GITEGA, 11 juin (ABP) – Les membres du gouvernement burundais, sous la conduite du premier ministre, Nestor Ntahontuye, ont répondu aux questions des journalistes ainsi qu’à celles du public, lors d’une émission publique organisée jeudi 11 Juin 2026 au stade Ingoma de Gitega, dans la capitale politique du pays.
Dans son mot luminaire, le premier ministre Ntahontuye a fait le point sur les activités réalisées dans le cadre de la mise en œuvre de la vision du gouvernement : Burundi, pays émergent en 2040 et développé en 2060.
Il a notamment évoqué la décentralisation administrative et financière en vue de mieux servir tous les citoyens, ainsi que la réhabilitation des bureaux destinés au personnel récemment affecté dans les provinces et les communes. Il a également mentionné la campagne « Zéro enfant mal assis en classe », qui sera mise en œuvre à partir de l’année scolaire 2026-2027, précisant que la fabrication des bancs-pupitres évolue à un rythme satisfaisant.

Le premier ministre a saisi l’occasion pour annonce certaines mesures visant à revaloriser le secteur de l’éducation. Il s’agit notamment de la révision du programme d’enseignement dans les classes de la 7e année dès l’année scolaire 2026/27. M. Ntahontuye a précisé que les élèves qui suivront ce programme effectueront un cursus scolaire de 13 ans, contrairement à celui de 12 ans. Il a également annoncé la réouverture des restaurants dans les campus universitaires.
Après son allocution, une séance de questions-réponses avec des journalistes a porté sur différents domaines de la vie nationale.
Sur le plan politique, la question relative au refus présumé de visas aux Burundais par les Etats Unis d’Amérique a été soulevée.
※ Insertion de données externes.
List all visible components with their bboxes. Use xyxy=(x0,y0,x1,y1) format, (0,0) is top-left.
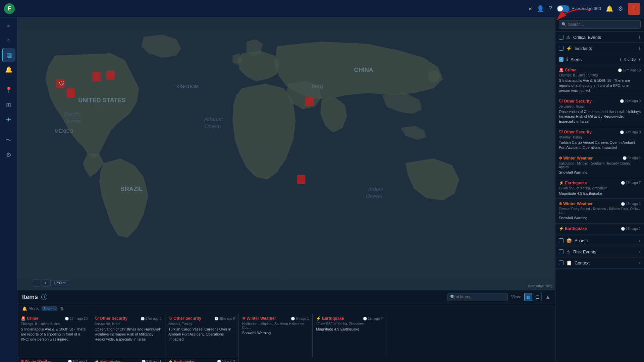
right-bottom-header-0[interactable]: 📦 Assets › xyxy=(555,235,644,246)
alert-list-item-0[interactable]: 🚨 Crime 🕐 17m ago 10 Chicago, IL, United… xyxy=(555,65,644,96)
main-layout: » ⌂ ▦ 🔔 📍 ⊞ ✈ 〜 ⚙ xyxy=(0,17,644,362)
grid-view-button[interactable]: ▦ xyxy=(524,293,532,301)
alerts-checkbox[interactable] xyxy=(559,57,564,62)
critical-events-header[interactable]: ⚠ Critical Events ℹ xyxy=(555,32,644,43)
world-map[interactable]: Pacific Ocean Atlantic Ocean Indian Ocea… xyxy=(17,17,555,290)
alert-list-item-2[interactable]: 🛡 Other Security 🕐 30m ago 0 Istanbul, T… xyxy=(555,127,644,153)
right-search: 🔍 xyxy=(555,17,644,32)
right-bottom-checkbox-0[interactable] xyxy=(559,238,564,243)
list-view-button[interactable]: ☰ xyxy=(534,293,542,301)
right-panel: 🔍 ⚠ Critical Events ℹ ⚡ Incidents ℹ xyxy=(555,17,644,362)
alert-item-time-4: 🕐 12h ago 7 xyxy=(621,181,641,185)
card-small-type-1: ⚡ Earthquake xyxy=(95,359,120,362)
alert-item-desc-2: Turkish Cargo Vessel Careens Over in Amb… xyxy=(559,140,641,150)
critical-events-label: Critical Events xyxy=(573,35,636,40)
right-bottom-section-context: 📋 Context › xyxy=(555,257,644,268)
settings-icon[interactable]: ⚙ xyxy=(618,5,623,12)
collapse-icon[interactable]: « xyxy=(529,5,532,12)
panel-expand-button[interactable]: ▲ xyxy=(545,294,550,300)
alerts-section-header[interactable]: ℹ Alerts ℹ 8 of 10 ▾ xyxy=(555,54,644,65)
right-search-input[interactable] xyxy=(559,20,641,29)
card-desc-0: S Indianapolis Ave & E 106th St - There … xyxy=(21,327,88,342)
alert-item-header-3: ❄ Winter Weather 🕐 6h ago 1 xyxy=(559,156,641,161)
find-items-input[interactable] xyxy=(447,293,508,301)
svg-text:IRAQ: IRAQ xyxy=(312,84,323,89)
items-info-badge[interactable]: ℹ xyxy=(41,294,47,300)
cards-row-2: ❄ Winter Weather 🕐 18h ago 1 Town of Par… xyxy=(17,357,555,362)
right-bottom-checkbox-1[interactable] xyxy=(559,249,564,254)
zoom-out-button[interactable]: − xyxy=(33,279,40,287)
card-item-0[interactable]: 🚨 Crime 🕐 17m ago 10 Chicago, IL, United… xyxy=(17,313,91,357)
alerts-count: 8 of 10 xyxy=(624,57,636,61)
alert-list-item-5[interactable]: ❄ Winter Weather 🕐 18h ago 1 Town of Par… xyxy=(555,199,644,224)
card-header-3: ❄ Winter Weather 🕐 6h ago 1 xyxy=(242,316,309,321)
map-attribution: everbridge Bing xyxy=(528,284,552,288)
right-bottom-label-2: Context xyxy=(575,260,636,265)
map-controls: − + 1,200 mi xyxy=(33,279,69,287)
sidebar-item-analytics[interactable]: 〜 xyxy=(2,133,15,147)
sidebar-item-home[interactable]: ⌂ xyxy=(2,34,15,47)
zoom-in-button[interactable]: + xyxy=(42,279,49,287)
map-container[interactable]: Pacific Ocean Atlantic Ocean Indian Ocea… xyxy=(17,17,555,290)
alert-list-item-4[interactable]: ⚡ Earthquake 🕐 12h ago 7 17 km SSE of Ka… xyxy=(555,178,644,199)
right-bottom-header-1[interactable]: ⚠ Risk Events › xyxy=(555,246,644,257)
card-desc-3: Snowfall Warning xyxy=(242,330,309,336)
card-time-0: 🕐 17m ago 10 xyxy=(65,317,88,320)
critical-events-info-icon[interactable]: ℹ xyxy=(639,35,641,40)
right-bottom-header-2[interactable]: 📋 Context › xyxy=(555,257,644,268)
sidebar-item-location[interactable]: 📍 xyxy=(2,83,15,97)
bottom-panel: Items ℹ 🔍 View: ▦ ☰ ▲ 🔔 Alerts xyxy=(17,290,555,362)
notification-icon[interactable]: 🔔 xyxy=(606,5,613,12)
incidents-header[interactable]: ⚡ Incidents ℹ xyxy=(555,43,644,54)
right-search-icon: 🔍 xyxy=(561,22,567,27)
card-type-4: ⚡ Earthquake xyxy=(316,316,344,321)
card-location-0: Chicago, IL, United States xyxy=(21,322,88,326)
alert-item-type-0: 🚨 Crime xyxy=(559,68,576,72)
card-item-3[interactable]: ❄ Winter Weather 🕐 6h ago 1 Haliburton -… xyxy=(239,313,313,357)
critical-events-section: ⚠ Critical Events ℹ xyxy=(555,32,644,43)
alerts-chevron-icon: ▾ xyxy=(638,57,641,62)
view-buttons: ▦ ☰ xyxy=(524,293,542,301)
alert-list-item-1[interactable]: 🛡 Other Security 🕐 27m ago 0 Jerusalem, … xyxy=(555,96,644,127)
sidebar-item-dashboard[interactable]: ▦ xyxy=(2,48,15,62)
card-small-item-1[interactable]: ⚡ Earthquake 🕐 21h ago 1 21 km SSW of Li… xyxy=(91,357,165,362)
card-desc-4: Magnitude 4.9 Earthquake xyxy=(316,327,383,332)
critical-events-checkbox[interactable] xyxy=(559,35,564,40)
card-location-4: 17 km SSE of Kariba, Zimbabwe xyxy=(316,322,383,326)
card-item-2[interactable]: 🛡 Other Security 🕐 30m ago 0 Istanbul, T… xyxy=(165,313,239,357)
sidebar-collapse-button[interactable]: » xyxy=(5,21,12,30)
card-small-item-0[interactable]: ❄ Winter Weather 🕐 18h ago 1 Town of Par… xyxy=(17,357,91,362)
card-small-header-0: ❄ Winter Weather 🕐 18h ago 1 xyxy=(21,359,88,362)
sidebar-item-layers[interactable]: ⊞ xyxy=(2,98,15,112)
incidents-label: Incidents xyxy=(575,46,636,51)
right-bottom-checkbox-2[interactable] xyxy=(559,260,564,265)
card-small-item-2[interactable]: ⚡ Earthquake 🕐 1d ago 2 12 km NW of Pinn… xyxy=(165,357,239,362)
card-small-header-1: ⚡ Earthquake 🕐 21h ago 1 xyxy=(95,359,161,362)
card-header-4: ⚡ Earthquake 🕐 12h ago 7 xyxy=(316,316,383,321)
more-menu-button[interactable]: ⋮ xyxy=(628,3,640,15)
sidebar-item-settings[interactable]: ⚙ xyxy=(2,148,15,162)
sidebar-item-flights[interactable]: ✈ xyxy=(2,113,15,126)
svg-rect-21 xyxy=(305,97,313,106)
right-bottom-label-1: Risk Events xyxy=(573,249,636,254)
svg-text:Ocean: Ocean xyxy=(64,118,80,125)
user-icon[interactable]: 👤 xyxy=(537,5,544,12)
incidents-checkbox[interactable] xyxy=(559,46,564,51)
card-location-1: Jerusalem, Israel xyxy=(95,322,161,326)
right-bottom-icon-0: 📦 xyxy=(566,238,572,243)
center-area: Pacific Ocean Atlantic Ocean Indian Ocea… xyxy=(17,17,555,362)
card-small-time-2: 🕐 1d ago 2 xyxy=(217,360,235,362)
alert-item-time-5: 🕐 18h ago 1 xyxy=(621,202,641,206)
alert-item-desc-0: S Indianapolis Ave & E 106th St - There … xyxy=(559,78,641,93)
toggle-switch[interactable] xyxy=(557,5,570,12)
card-item-4[interactable]: ⚡ Earthquake 🕐 12h ago 7 17 km SSE of Ka… xyxy=(313,313,386,357)
alert-item-type-4: ⚡ Earthquake xyxy=(559,181,587,185)
alert-list-item-3[interactable]: ❄ Winter Weather 🕐 6h ago 1 Haliburton -… xyxy=(555,153,644,178)
alerts-info-icon[interactable]: ℹ xyxy=(620,57,622,62)
help-icon[interactable]: ? xyxy=(549,5,552,12)
sort-button[interactable]: ⇅ xyxy=(60,306,64,311)
alert-list-item-6[interactable]: ⚡ Earthquake 🕐 21h ago 1 xyxy=(555,224,644,235)
card-item-1[interactable]: 🛡 Other Security 🕐 27m ago 0 Jerusalem, … xyxy=(91,313,165,357)
sidebar-item-alerts[interactable]: 🔔 xyxy=(2,63,15,76)
incidents-info-icon[interactable]: ℹ xyxy=(639,46,641,51)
Le ministre ayant les relations extérieures dans ses attributions a indiqué qu’il n’avait reçu aucune note officielle à ce sujet.

Sur le plan sécuritaire, plusieurs intervenants ont dénoncé la fabrication, la commercialisation et la consommation des liqueurs hautement alcoolisées produites localement, estimant qu’elles portent atteinte à la santé humaine et favorisent les déviances sociales.
Le premier ministre, tout comme le ministre en charge du commerce, a indiqué que des instructions ont été données au Bureau burundais de normalisation et contrôle de la qualité (BBN) afin de vérifier si ces produits sont fabriqués conformément aux engagements et aux normes en vigueur.
Réagissant sur la question relative à l’exode des forces vives du pays, notamment les enseignants, les médecins, les ingénieurs et d’autres catégories professionnelles en quête de conditions de vie plus favorables, M. Ntahontuye a affirmé que le gouvernement est à pied d’œuvre pour trouver des solutions appropriées.
Concernant l’insuffisance des engrais chimiques, il a expliqué que cette situation est liée à l’augmentation du nombre d’agriculteurs. Il a ajouté que la population est sensibilisée à l’utilisation du compost afin de réduire sensiblement le recours aux fertilisants minéraux.
A propos de la proposition de libéralisation du commerce des engrais chimiques ou du carburant, il a indiqué que ces secteurs exigent d’importants moyens financiers et que les opérateurs intéressés pourraient éprouver des difficultés à honorer leurs engagements. Toutefois, il a précisé que les portes restent ouvertes à tout investisseur désireux de s’y engager.
S’agissant des incendies observés ces derniers temps, le ministre ayant la sécurité publique dans ses attributions a indiqué qu’ils sont d’origine accidentelle et non criminelle. Il a rassuré que le parc de véhicules anti-incendie sera renforcé dès l’année prochaine.
Le ministre chargé des finances publiques, Alain Ndikumana, a, quant à lui, annoncé le lancement du projet de construction du marché central de Bujumbura dès l’année prochaine, précisant que les travaux seront exécutés en neuf phases.
Les préoccupations du public étaient principalement adressées au ministère ayant la justice dans ses attributions. Elles portaient essentiellement sur des litiges fonciers mal tranchés, des abus de pouvoir ainsi que des conflits conjugaux.
En réponse, les plaignants ont été invités à transmettre leurs dossiers au ministère chargé de la Justice afin de permettre des investigations approfondies.